The Many Faces Of Hip Pain

Due to sedentary lifestyles, inflammation, and soaring obesity rates, hip pain is a growing concern. If left untreated, hip pain can become much more severe, limiting movement, function, and overall health. Activities like sports, playing with children, and work become more complex. In some cases, severe joint pain might be due to an underlying issue like arthritis. At this point, hip pain sufferers must decide on a long-term treatment strategy, which may include a joint replacement.


Why early intervention matters

Hip pain can be subtle at first. Common signs include pain when stretching or performing simple movements and crepitus. Over time, pain intensifies when performing basic activities like climbing stairs, walking, or running. Hip pain can also impact surrounding muscles like the glutes and hamstrings. Pain is often a sign of a worsening condition like osteoarthritis (OA), hip fractures, bursitis, or labral tears. Early intervention can help slow the degradation of the joint. Treatment for mild to moderate hip pain includes painkillers, physical therapy (PT), and stretching. Adopting a healthy diet and incorporating exercise also helps. Early intervention also improves the quality of life and supports any future hip procedures.

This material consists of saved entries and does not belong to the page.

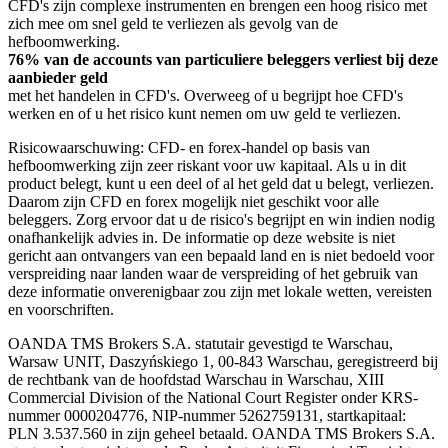
CFD's zijn complexe instrumenten en brengen een hoog risico met
zich mee om snel geld te verliezen als gevolg van de
hefboomwerking.
76% van de accounts van particuliere beleggers verliest bij deze
aanbieder geld
met het handelen in CFD's. Overweeg of u begrijpt hoe CFD's
werken en of u het risico kunt nemen om uw geld te verliezen.
Risicowaarschuwing: CFD- en forex-handel op basis van
hefboomwerking zijn zeer riskant voor uw kapitaal. Als u in dit
product belegt, kunt u een deel of al het geld dat u belegt, verliezen.
Daarom zijn CFD en forex mogelijk niet geschikt voor alle
beleggers. Zorg ervoor dat u de risico's begrijpt en win indien nodig
onafhankelijk advies in. De informatie op deze website is niet
gericht aan ontvangers van een bepaald land en is niet bedoeld voor
verspreiding naar landen waar de verspreiding of het gebruik van
deze informatie onverenigbaar zou zijn met lokale wetten, vereisten
en voorschriften.
OANDA TMS Brokers S.A. statutair gevestigd te Warschau,
Warsaw UNIT, Daszyńskiego 1, 00-843 Warschau, geregistreerd bij
de rechtbank van de hoofdstad Warschau in Warschau, XIII
Commercial Division of the National Court Register onder KRS-
nummer 0000204776, NIP-nummer 5262759131, startkapitaal:
PLN 3.537.560 in zijn geheel betaald. OANDA TMS Brokers S.A.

Is a joint replacement the solution?

Without proper treatment, the hip can deteriorate quickly, leading to more pain and instability. In some patients, even consistent use of non-surgical methods eventually fails. At this point, a doctor will suggest surgery in the form of a joint replacement. The surgery consists of removing part or all of a damaged joint. A prosthesis is then inserted to mimic the joint’s movement and function. The replacement is made of metal, plastic, or ceramic material of varying sizes based on the patient’s anatomy. By removing the damaged cartilage and bone, pain is reduced, and mobility is improved.

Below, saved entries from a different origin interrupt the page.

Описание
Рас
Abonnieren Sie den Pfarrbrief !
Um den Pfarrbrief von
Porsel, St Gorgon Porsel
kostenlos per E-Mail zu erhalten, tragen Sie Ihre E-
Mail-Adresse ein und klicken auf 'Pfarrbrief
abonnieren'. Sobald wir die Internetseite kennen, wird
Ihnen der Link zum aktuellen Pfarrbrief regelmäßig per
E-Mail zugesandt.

Get ready for hip replacement

Undergoing a hip replacement starts with an initial consultation to determine the best action. The patient may need a partial or total joint replacement based on imaging results. The surgeon will discuss the steps necessary for a successful surgery. Sometimes, the patient may need to perform exercises and PT several weeks before surgery. The surgeon may also recommend minimally invasive surgery (MIS), which results in faster healing and less post-operative pain. This forms part of a proactive joint replacement process that seeks to get the patient moving as soon as possible.

Time for surgery

During surgery, the patient is placed under general anesthesia. The surgeon makes incisions along the front or side of the hip, shifting muscle and tissue to access the joint. Surgical tools remove the femoral head and acetabulum of the pelvis. The surgeon will shape the acetabulum and install the replacement cup. The stem is inserted into the femur and attached securely to the cup. The medical team will verify the surgery was successful with physical tests and x-rays. The patient will then begin the healing and rehabilitation process, which includes wound care, PT, and pain management.

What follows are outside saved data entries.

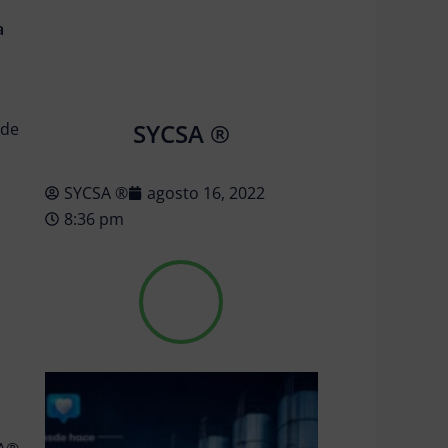
a
SYCSA ®
 de
SYCSA ®
agosto 16, 2022
8:36 pm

Explore your options early

Hip pain can be subtle at first. Over time, the pain can become more intense, limiting even the most basic of movements. Early assessment and intervention slow hip pain caused by chronic issues like osteoarthritis. Should conservative treatment fail, a hip replacement can help. Early intervention in the form of a hill replacement allows younger patients to benefit from the new joint for longer. About 95% of patients experience relief lasting several years. The hip is vital for future movement and quality of life, so take action early.